All pictures are to be skipped; retype only the lines from the top of the entries through the line with "bych si, aby se lidé v našem", both included.

[Stored data entries]
=-=-=-=-=

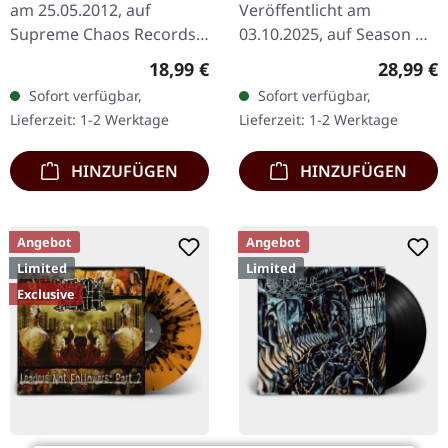
am 25.05.2012, auf
Veröffentlicht am
LP
Supreme Chaos Records.
03.10.2025, auf Season Of
Schweres schwarzes Vinyl
Mist. Lila Vinyl mit
Regulärer Preis:
Reguläre
18,99 €
28,99 €
im Gatefold-Cover mit
bedruckten Innenhüllen.
Sofort verfügbar,
Sofort verfügbar,
exklusivem Bonus-Song.
Limitiert auf 350
Lieferzeit: 1-2 Werktage
Lieferzeit: 1-2 Werktage
Limitiert…
Exemplare. An der…
HINZUFÜGEN
HINZUFÜGEN
Angebot
Angebot
Limited
Limited
Exclusive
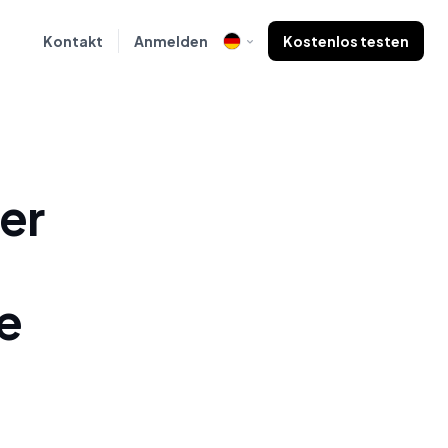
Kontakt
Anmelden
Kostenlos testen
er
e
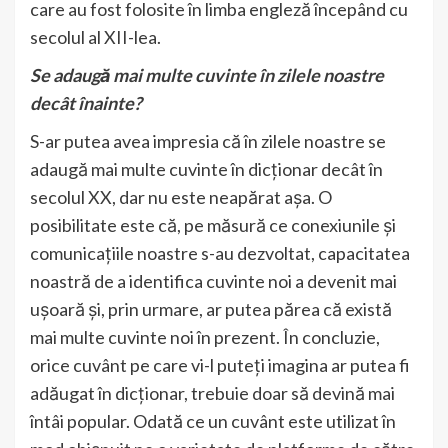
care au fost folosite în limba engleză începând cu
secolul al XII-lea.
Se adaugă mai multe cuvinte în zilele noastre
decât înainte?
S-ar putea avea impresia că în zilele noastre se
adaugă mai multe cuvinte în dicționar decât în
secolul XX, dar nu este neapărat așa. O
posibilitate este că, pe măsură ce conexiunile și
comunicațiile noastre s-au dezvoltat, capacitatea
noastră de a identifica cuvinte noi a devenit mai
ușoară și, prin urmare, ar putea părea că există
mai multe cuvinte noi în prezent. În concluzie,
orice cuvânt pe care vi-l puteți imagina ar putea fi
adăugat în dicționar, trebuie doar să devină mai
întâi popular. Odată ce un cuvânt este utilizat în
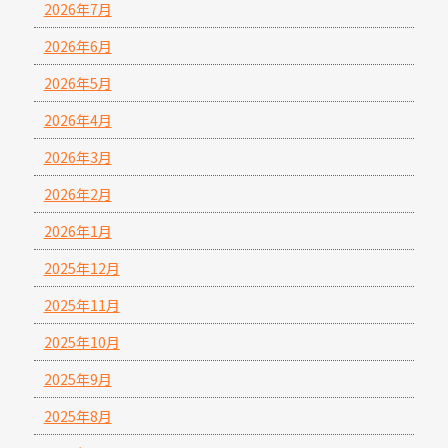
2026年7月
2026年6月
2026年5月
2026年4月
2026年3月
2026年2月
2026年1月
2025年12月
2025年11月
2025年10月
2025年9月
2025年8月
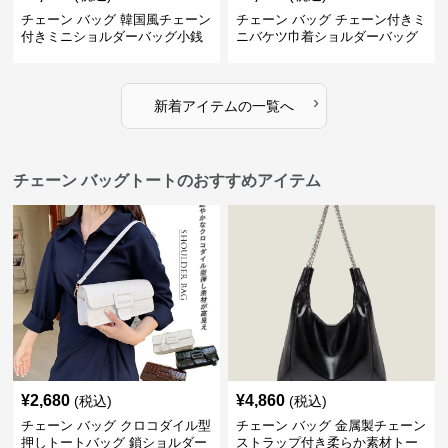
チェーン バッグ 韓国風チェーン
チェーン バッグ チェーン付きミ
付きミニショルダーバッグ小銭
ニバケツ巾着ショルダーバッグ
入れ付き
›
新着アイテムの一覧へ
チェーン バッグトートのおすすめアイテム
¥
2,680
¥
4,860
(税込)
(税込)
チェーン バッグ クロコダイル型
チェーン バッグ 金属製チェーン
押しトートバッグ 鎖ショルダー
ストラップ付き柔らか素材トー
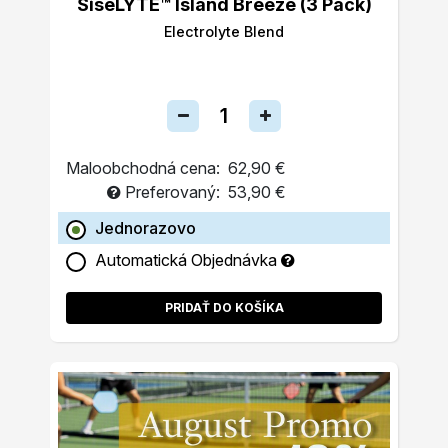
SiseLYTE™ Island Breeze (3 Pack)
Electrolyte Blend
Maloobchodná cena:
62,90 €
Preferovaný:
53,90 €
Jednorazovo
Automatická Objednávka
PRIDAŤ DO KOŠÍKA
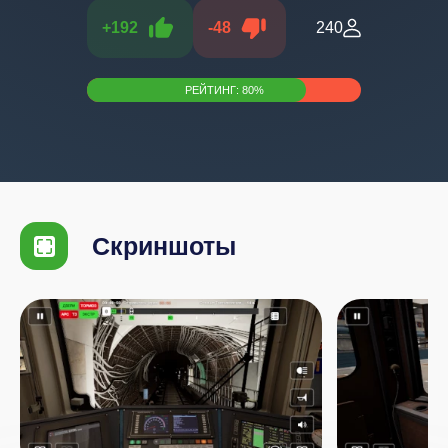
+
192
-
48
240
РЕЙТИНГ:
80
%
Скриншоты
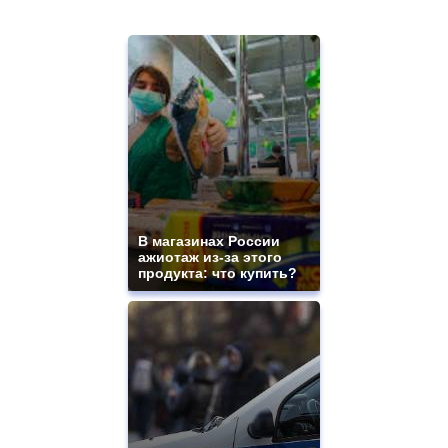
В магазинах России
ажиотаж из-за этого
продукта: что купить?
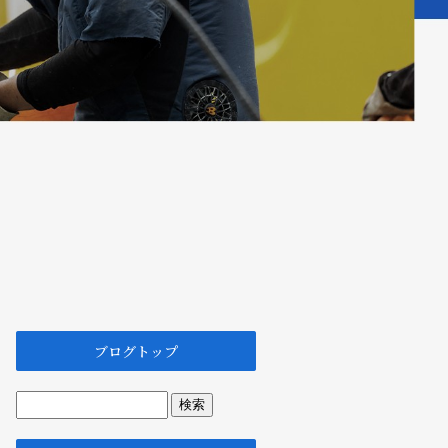
ブログトップ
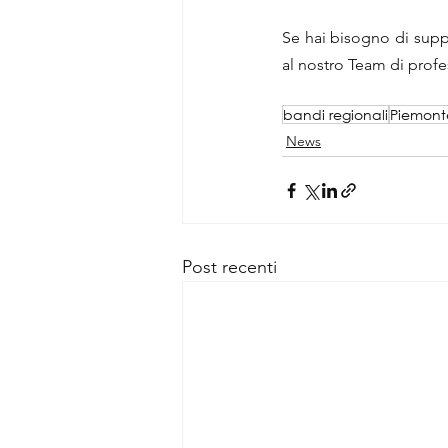
Se hai bisogno di suppor
al nostro Team di profes
bandi regionali
Piemont
News
Post recenti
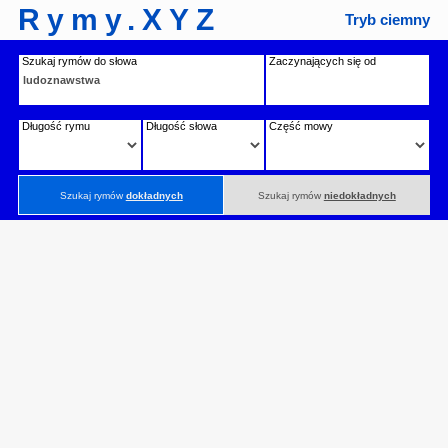
Rymy.XYZ
Tryb ciemny
Szukaj rymów do słowa
Zaczynających się od
Długość rymu
Długość słowa
Część mowy
Szukaj rymów
dokładnych
Szukaj rymów
niedokładnych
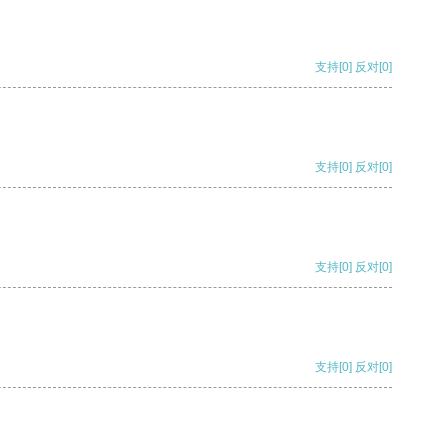
支持
[0]
反对
[0]
支持
[0]
反对
[0]
支持
[0]
反对
[0]
支持
[0]
反对
[0]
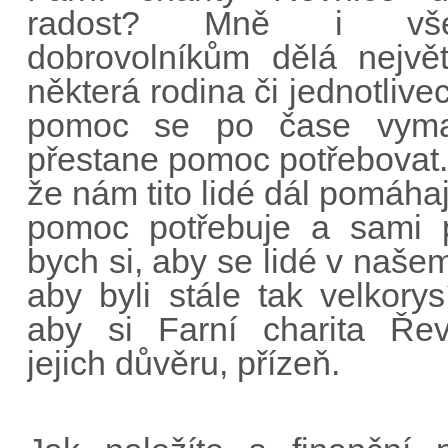
radost? Mně i vše
dobrovolníkům dělá největ
některá rodina či jednotlivec
pomoc se po čase vym
přestane pomoc potřebovat.
že nám tito lidé dál pomáhají
pomoc potřebuje a sami p
bych si, aby se lidé v našem
aby byli stále tak velkorys
aby si Farní charita Řev
jejich důvěru, přízeň.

=-=-=-=-=

COMPLETED EXERCISE »
am 25.05.2012, auf
Veröffentlicht am
LP
Supreme Chaos Records.
03.10.2025, auf Season Of
Schweres schwarzes Vinyl
Mist. Lila Vinyl mit
Regulärer Preis:
Reguläre
18,99 €
28,99 €
im Gatefold-Cover mit
bedruckten Innenhüllen.
Sofort verfügbar,
Sofort verfügbar,
exklusivem Bonus-Song.
Limitiert auf 350
Lieferzeit: 1-2 Werktage
Lieferzeit: 1-2 Werktage
Limitiert…
Exemplare. An der…
HINZUFÜGEN
HINZUFÜGEN
Angebot
Angebot
Limited
Limited
Exclusive
Kontakt
Anmelden
Kostenlos testen
er
e
care au fost folosite în limba engleză începând cu
secolul al XII-lea.
Se adaugă mai multe cuvinte în zilele noastre
decât înainte?
S-ar putea avea impresia că în zilele noastre se
adaugă mai multe cuvinte în dicționar decât în
secolul XX, dar nu este neapărat așa. O
posibilitate este că, pe măsură ce conexiunile și
comunicațiile noastre s-au dezvoltat, capacitatea
noastră de a identifica cuvinte noi a devenit mai
ușoară și, prin urmare, ar putea părea că există
mai multe cuvinte noi în prezent. În concluzie,
orice cuvânt pe care vi-l puteți imagina ar putea fi
adăugat în dicționar, trebuie doar să devină mai
întâi popular. Odată ce un cuvânt este utilizat în
2026年7月
2026年6月
2026年5月
2026年4月
2026年3月
2026年2月
2026年1月
2025年12月
2025年11月
2025年10月
2025年9月
2025年8月
チェーン バッグ 韓国風チェーン
チェーン バッグ チェーン付きミ
付きミニショルダーバッグ小銭
ニバケツ巾着ショルダーバッグ
入れ付き
›
新着アイテムの一覧へ
チェーン バッグトートのおすすめアイテム
¥
2,680
¥
4,860
(税込)
(税込)
チェーン バッグ クロコダイル型
チェーン バッグ 金属製チェーン
押しトートバッグ 鎖ショルダー
ストラップ付き柔らか素材トー
SiseLYTE™ Island Breeze (3 Pack)
Electrolyte Blend
Maloobchodná cena:
62,90 €
Preferovaný:
53,90 €
Jednorazovo
Automatická Objednávka
PRIDAŤ DO KOŠÍKA
+
192
-
48
240
РЕЙТИНГ:
80
%
Скриншоты
В магазинах России
ажиотаж из-за этого
продукта: что купить?
ブログトップ
Se hai bisogno di suppor
al nostro Team di profes
bandi regionali
Piemont
News
Post recenti
Rymy.XYZ
Tryb ciemny
Szukaj rymów do słowa
Zaczynających się od
Długość rymu
Długość słowa
Część mowy
Szukaj rymów
dokładnych
Szukaj rymów
niedokładnych
支持
[0]
反对
[0]
支持
[0]
反对
[0]
支持
[0]
反对
[0]
支持
[0]
反对
[0]
radost? Mně i vše
dobrovolníkům dělá největ
některá rodina či jednotlivec
pomoc se po čase vym
přestane pomoc potřebovat.
že nám tito lidé dál pomáhají
pomoc potřebuje a sami p
bych si, aby se lidé v našem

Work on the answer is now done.